- **MATERIAL TO PROCESS**
━━━━━━━━━━━━━━━━

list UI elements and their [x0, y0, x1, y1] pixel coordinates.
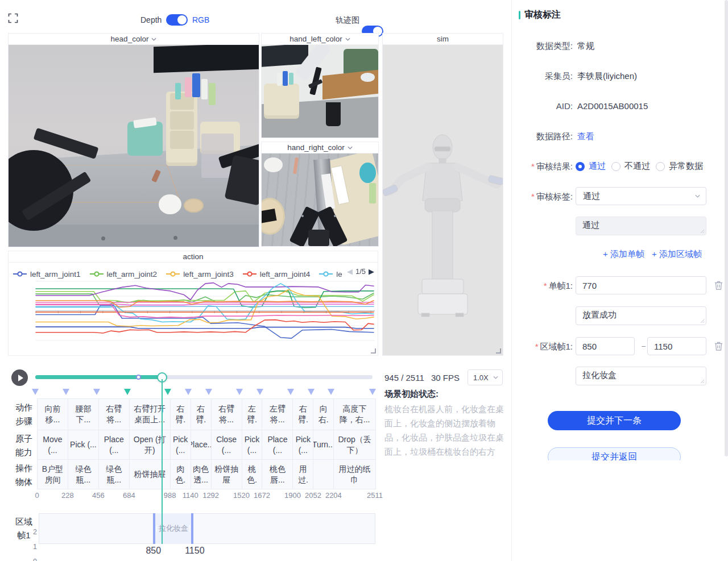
table-cell[interactable]: 右臂将...	[212, 399, 242, 430]
add-region-frame-link[interactable]: + 添加区域帧	[652, 249, 702, 260]
region-frame-start-input[interactable]	[576, 337, 635, 355]
step-marker[interactable]	[124, 389, 131, 395]
add-single-frame-link[interactable]: + 添加单帧	[603, 249, 644, 260]
delete-region-frame-icon[interactable]	[714, 341, 723, 351]
step-marker[interactable]	[236, 389, 243, 395]
step-marker[interactable]	[185, 389, 192, 395]
single-frame-note-textarea[interactable]: 放置成功	[576, 306, 706, 325]
data-path-label: 数据路径:	[510, 131, 573, 142]
legend-next-icon[interactable]: ▶	[369, 267, 374, 276]
radio-option-不通过[interactable]: 不通过	[611, 161, 650, 172]
table-cell[interactable]: Open (打开)	[130, 430, 170, 460]
table-cell[interactable]: Turn...	[313, 430, 333, 460]
table-cell[interactable]: 高度下降，右...	[334, 399, 375, 430]
review-tag-note-textarea[interactable]: 通过	[576, 217, 706, 235]
hand-left-header[interactable]: hand_left_color	[262, 34, 378, 45]
resize-corner-icon[interactable]	[495, 348, 501, 354]
required-asterisk: *	[544, 281, 547, 290]
depth-rgb-toggle[interactable]	[166, 14, 188, 26]
table-cell[interactable]: 用过.	[293, 460, 313, 489]
step-marker[interactable]	[369, 389, 376, 395]
table-cell[interactable]: 用过的纸巾	[334, 460, 375, 489]
table-cell[interactable]: 腰部下...	[68, 399, 98, 430]
table-cell[interactable]: Move (...	[38, 430, 68, 460]
table-cell[interactable]: 粉饼抽屉	[130, 460, 170, 489]
table-cell[interactable]: 桃色唇...	[262, 460, 292, 489]
table-cell[interactable]: Close (...	[212, 430, 242, 460]
table-cell[interactable]: 右臂.	[171, 399, 191, 430]
table-cell[interactable]: Pick (...	[293, 430, 313, 460]
sim-robot	[383, 130, 503, 323]
fullscreen-icon[interactable]	[8, 13, 18, 23]
table-cell[interactable]	[313, 460, 333, 489]
radio-button[interactable]	[576, 162, 585, 171]
resize-corner-icon[interactable]	[370, 348, 376, 354]
submit-back-button[interactable]: 提交并返回	[548, 447, 681, 460]
region-frame-end-input[interactable]	[647, 337, 706, 355]
step-marker[interactable]	[287, 389, 294, 395]
table-cell[interactable]: 左臂将...	[262, 399, 292, 430]
action-line-chart[interactable]	[32, 277, 378, 344]
data-path-link[interactable]: 查看	[577, 131, 594, 142]
step-marker[interactable]	[164, 389, 171, 395]
single-frame-input[interactable]	[576, 276, 706, 294]
sim-panel: sim	[382, 33, 503, 356]
table-cell[interactable]: Place (...	[99, 430, 129, 460]
region-frame-note-textarea[interactable]: 拉化妆盒	[576, 367, 706, 385]
table-cell[interactable]: Pick (...	[171, 430, 191, 460]
step-marker[interactable]	[257, 389, 263, 395]
hand-right-header[interactable]: hand_right_color	[262, 142, 378, 153]
action-chart-title: action	[183, 252, 203, 261]
table-cell[interactable]: B户型房间	[38, 460, 68, 489]
radio-option-异常数据[interactable]: 异常数据	[656, 161, 703, 172]
step-marker[interactable]	[32, 389, 39, 395]
step-marker[interactable]	[205, 389, 212, 395]
radio-button[interactable]	[656, 162, 665, 171]
submit-next-button[interactable]: 提交并下一条	[548, 411, 681, 430]
table-cell[interactable]: Place (...	[262, 430, 292, 460]
table-cell[interactable]: 向前移...	[38, 399, 68, 430]
step-marker[interactable]	[328, 389, 334, 395]
table-column: 左臂将...Place (...桃色唇...	[262, 399, 293, 489]
table-cell[interactable]: 右臂.	[191, 399, 211, 430]
table-cell[interactable]: Pick (...	[242, 430, 262, 460]
table-cell[interactable]: Drop（丢下）	[334, 430, 375, 460]
table-cell[interactable]: 右臂打开桌面上...	[130, 399, 170, 430]
hand-right-camera-panel: hand_right_color	[261, 142, 379, 247]
step-marker[interactable]	[63, 389, 69, 395]
frame-axis-label: 228	[61, 491, 74, 500]
table-cell[interactable]: 左臂.	[242, 399, 262, 430]
tissue-wad	[264, 157, 283, 172]
step-marker[interactable]	[93, 389, 100, 395]
table-cell[interactable]: 右臂将...	[99, 399, 129, 430]
table-cell[interactable]: 粉饼抽屉	[212, 460, 242, 489]
region-handle-left[interactable]	[156, 525, 157, 532]
step-marker[interactable]	[308, 389, 315, 395]
review-tag-select[interactable]: 通过	[576, 187, 706, 205]
data-type-value: 常规	[577, 41, 594, 52]
speed-select[interactable]: 1.0X	[468, 369, 503, 385]
table-cell[interactable]: 绿色瓶...	[68, 460, 98, 489]
table-cell[interactable]: Place...	[191, 430, 211, 460]
table-cell[interactable]: 右臂.	[293, 399, 313, 430]
table-cell[interactable]: Pick (...	[68, 430, 98, 460]
scrollbar-thumb[interactable]	[725, 0, 728, 456]
legend-prev-icon[interactable]: ◀	[347, 267, 353, 276]
table-cell[interactable]: 向右.	[313, 399, 333, 430]
chevron-down-icon	[345, 38, 350, 41]
table-cell[interactable]: 肉色.	[171, 460, 191, 489]
chevron-down-icon	[151, 38, 156, 41]
play-button[interactable]	[11, 369, 28, 386]
region-frame-block[interactable]: 拉化妆盒	[153, 513, 193, 544]
region-handle-right[interactable]	[189, 525, 190, 532]
table-cell[interactable]: 桃色.	[242, 460, 262, 489]
radio-option-通过[interactable]: 通过	[576, 161, 606, 172]
table-cell[interactable]: 绿色瓶...	[99, 460, 129, 489]
head-camera-header[interactable]: head_color	[9, 34, 259, 45]
table-cell[interactable]: 肉色透...	[191, 460, 211, 489]
gripper-base	[308, 230, 329, 246]
radio-button[interactable]	[611, 162, 621, 171]
delete-single-frame-icon[interactable]	[714, 280, 723, 290]
scene-state-title: 场景初始状态:	[384, 389, 506, 400]
region-frame-track[interactable]: 拉化妆盒	[39, 513, 375, 544]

━━━━━━━━━━━━━━━━

- **WHAT THE TASK REQUIRES**
The records above must be printed exactly; the pictures stay out.

- **SOLUTION**
list UI elements and their [x0, y0, x1, y1] pixel coordinates.
table-cell[interactable]: 右臂将...	[212, 399, 242, 430]
add-region-frame-link[interactable]: + 添加区域帧	[652, 249, 702, 260]
region-frame-start-input[interactable]	[576, 337, 635, 355]
step-marker[interactable]	[124, 389, 131, 395]
add-single-frame-link[interactable]: + 添加单帧	[603, 249, 644, 260]
delete-region-frame-icon[interactable]	[714, 341, 723, 351]
step-marker[interactable]	[236, 389, 243, 395]
step-marker[interactable]	[185, 389, 192, 395]
single-frame-note-textarea[interactable]: 放置成功	[576, 306, 706, 325]
data-path-label: 数据路径:	[510, 131, 573, 142]
legend-next-icon[interactable]: ▶	[369, 267, 374, 276]
radio-option-不通过[interactable]: 不通过	[611, 161, 650, 172]
table-cell[interactable]: Open (打开)	[130, 430, 170, 460]
table-cell[interactable]: Turn...	[313, 430, 333, 460]
table-cell[interactable]: 高度下降，右...	[334, 399, 375, 430]
review-tag-note-textarea[interactable]: 通过	[576, 217, 706, 235]
hand-left-header[interactable]: hand_left_color	[262, 34, 378, 45]
resize-corner-icon[interactable]	[495, 348, 501, 354]
required-asterisk: *	[544, 281, 547, 290]
depth-rgb-toggle[interactable]	[166, 14, 188, 26]
table-cell[interactable]: 用过.	[293, 460, 313, 489]
step-marker[interactable]	[369, 389, 376, 395]
table-cell[interactable]: 用过的纸巾	[334, 460, 375, 489]
table-cell[interactable]: 腰部下...	[68, 399, 98, 430]
table-cell[interactable]: Move (...	[38, 430, 68, 460]
table-cell[interactable]: 粉饼抽屉	[130, 460, 170, 489]
table-cell[interactable]: 桃色唇...	[262, 460, 292, 489]
table-cell[interactable]: Close (...	[212, 430, 242, 460]
table-cell[interactable]: 右臂.	[171, 399, 191, 430]
table-cell[interactable]: Pick (...	[293, 430, 313, 460]
sim-robot	[383, 130, 503, 323]
fullscreen-icon[interactable]	[8, 13, 18, 23]
table-cell[interactable]	[313, 460, 333, 489]
radio-button[interactable]	[576, 162, 585, 171]
resize-corner-icon[interactable]	[370, 348, 376, 354]
submit-back-button[interactable]: 提交并返回	[548, 447, 681, 460]
region-frame-end-input[interactable]	[647, 337, 706, 355]
step-marker[interactable]	[287, 389, 294, 395]
table-cell[interactable]: 左臂将...	[262, 399, 292, 430]
action-line-chart[interactable]	[32, 277, 378, 344]
data-path-link[interactable]: 查看	[577, 131, 594, 142]
step-marker[interactable]	[164, 389, 171, 395]
single-frame-input[interactable]	[576, 276, 706, 294]
sim-panel: sim	[382, 33, 503, 356]
table-cell[interactable]: Place (...	[99, 430, 129, 460]
region-frame-note-textarea[interactable]: 拉化妆盒	[576, 367, 706, 385]
table-cell[interactable]: Pick (...	[171, 430, 191, 460]
step-marker[interactable]	[257, 389, 263, 395]
hand-right-header[interactable]: hand_right_color	[262, 142, 378, 153]
action-chart-title: action	[183, 252, 203, 261]
table-cell[interactable]: B户型房间	[38, 460, 68, 489]
radio-option-异常数据[interactable]: 异常数据	[656, 161, 703, 172]
step-marker[interactable]	[32, 389, 39, 395]
step-marker[interactable]	[205, 389, 212, 395]
radio-button[interactable]	[656, 162, 665, 171]
submit-next-button[interactable]: 提交并下一条	[548, 411, 681, 430]
table-cell[interactable]: Place (...	[262, 430, 292, 460]
table-cell[interactable]: 向前移...	[38, 399, 68, 430]
step-marker[interactable]	[328, 389, 334, 395]
table-column: 左臂将...Place (...桃色唇...	[262, 399, 293, 489]
table-cell[interactable]: 右臂.	[191, 399, 211, 430]
table-cell[interactable]: Pick (...	[242, 430, 262, 460]
table-cell[interactable]: Drop（丢下）	[334, 430, 375, 460]
table-cell[interactable]: 右臂打开桌面上...	[130, 399, 170, 430]
hand-right-camera-panel: hand_right_color	[261, 142, 379, 247]
step-marker[interactable]	[63, 389, 69, 395]
frame-axis-label: 228	[61, 491, 74, 500]
table-cell[interactable]: 左臂.	[242, 399, 262, 430]
tissue-wad	[264, 157, 283, 172]
step-marker[interactable]	[93, 389, 100, 395]
table-cell[interactable]: 右臂将...	[99, 399, 129, 430]
table-cell[interactable]: 粉饼抽屉	[212, 460, 242, 489]
region-handle-left[interactable]	[156, 525, 157, 532]
step-marker[interactable]	[308, 389, 315, 395]
review-tag-select[interactable]: 通过	[576, 187, 706, 205]
data-type-value: 常规	[577, 41, 594, 52]
speed-select[interactable]: 1.0X	[468, 369, 503, 385]
table-cell[interactable]: 绿色瓶...	[68, 460, 98, 489]
table-cell[interactable]: Place...	[191, 430, 211, 460]
table-cell[interactable]: 右臂.	[293, 399, 313, 430]
table-cell[interactable]: Pick (...	[68, 430, 98, 460]
scrollbar-thumb[interactable]	[725, 0, 728, 456]
legend-prev-icon[interactable]: ◀	[347, 267, 353, 276]
table-cell[interactable]: 向右.	[313, 399, 333, 430]
chevron-down-icon	[345, 38, 350, 41]
table-cell[interactable]: 肉色.	[171, 460, 191, 489]
chevron-down-icon	[151, 38, 156, 41]
play-button[interactable]	[11, 369, 28, 386]
region-frame-block[interactable]: 拉化妆盒	[153, 513, 193, 544]
region-handle-right[interactable]	[189, 525, 190, 532]
table-cell[interactable]: 桃色.	[242, 460, 262, 489]
radio-option-通过[interactable]: 通过	[576, 161, 606, 172]
table-cell[interactable]: 绿色瓶...	[99, 460, 129, 489]
head-camera-header[interactable]: head_color	[9, 34, 259, 45]
table-cell[interactable]: 肉色透...	[191, 460, 211, 489]
gripper-base	[308, 230, 329, 246]
radio-button[interactable]	[611, 162, 621, 171]
delete-single-frame-icon[interactable]	[714, 280, 723, 290]
scene-state-title: 场景初始状态:	[384, 389, 506, 400]
region-frame-track[interactable]: 拉化妆盒	[39, 513, 375, 544]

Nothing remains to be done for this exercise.